An esteemed advisor to the top European court has suggested that social media sites such as Facebook may need to detect and remove posts that can be interpreted as illegal content according to the EU court. Although, it shouldn’t be a requisite for these sites to uncover and delete slanderous posts by just any user, as such actions would breach the elementary right of free speech.
“An obligation to identify equivalent information originating from any user would not ensure a fair balance between the fundamental rights concerned. On the one hand, seeking and identifying such information would require costly solutions. On the other hand, the implementation of those solutions would lead to censorship, so that freedom of expression and information might well be systematically restricted.” said the Court of Justice of the European Union last year.
The current EU law indicates that it shouldn’t be compulsory for social platforms to oversee the data they store, or even dictate the removal of content “equivalent to the information characterised as illegal” when they have been alerted of such activity. Also, it does not deem it necessary that such posts should be eliminated globally.

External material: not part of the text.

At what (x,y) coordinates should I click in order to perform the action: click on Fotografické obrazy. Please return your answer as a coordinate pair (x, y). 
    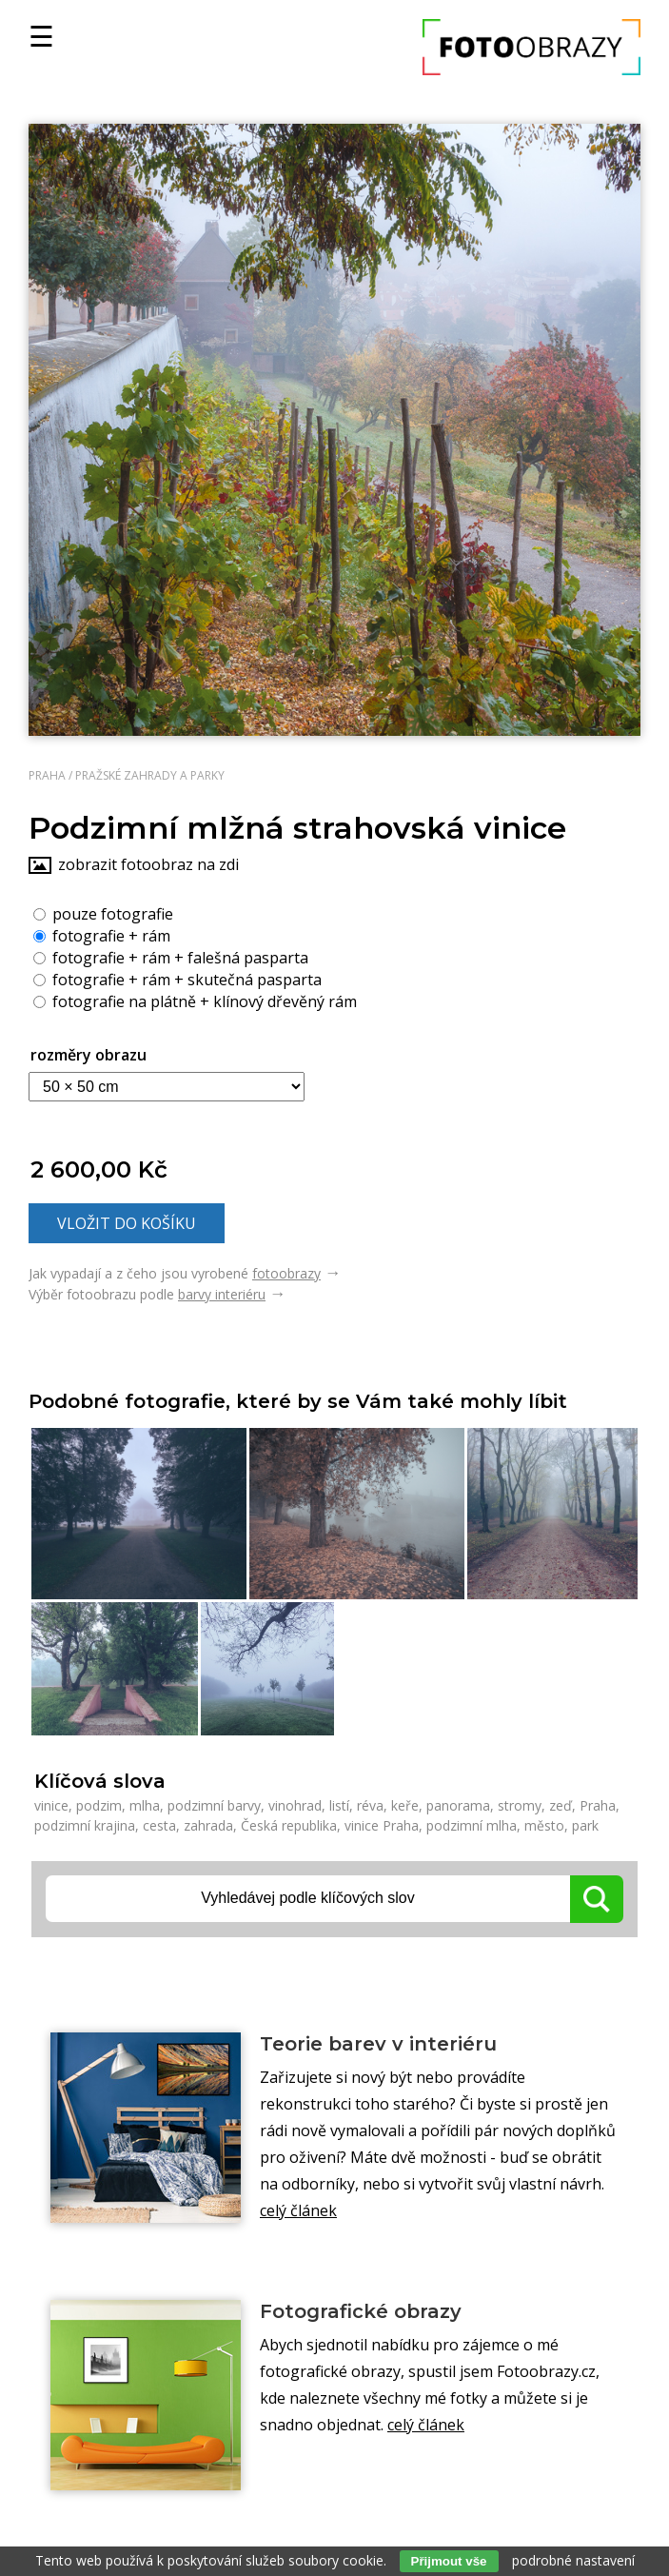     Looking at the image, I should click on (361, 2311).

A Facebook representative said, “This case raises important questions about freedom of expression online and about the role that internet platforms should play in locating and removing speech, particularly when it comes to political discussions and criticizing elected officials. We remove content that breaks the law and our priority is always to keep people on Facebook safe. However, this opinion undermines the long-standing principle that one country should not have the right to limit free expression in other countries. We hope the CJEU will clarify that, even in the age of the internet, the scope of court orders from one country must be limited to its borders.”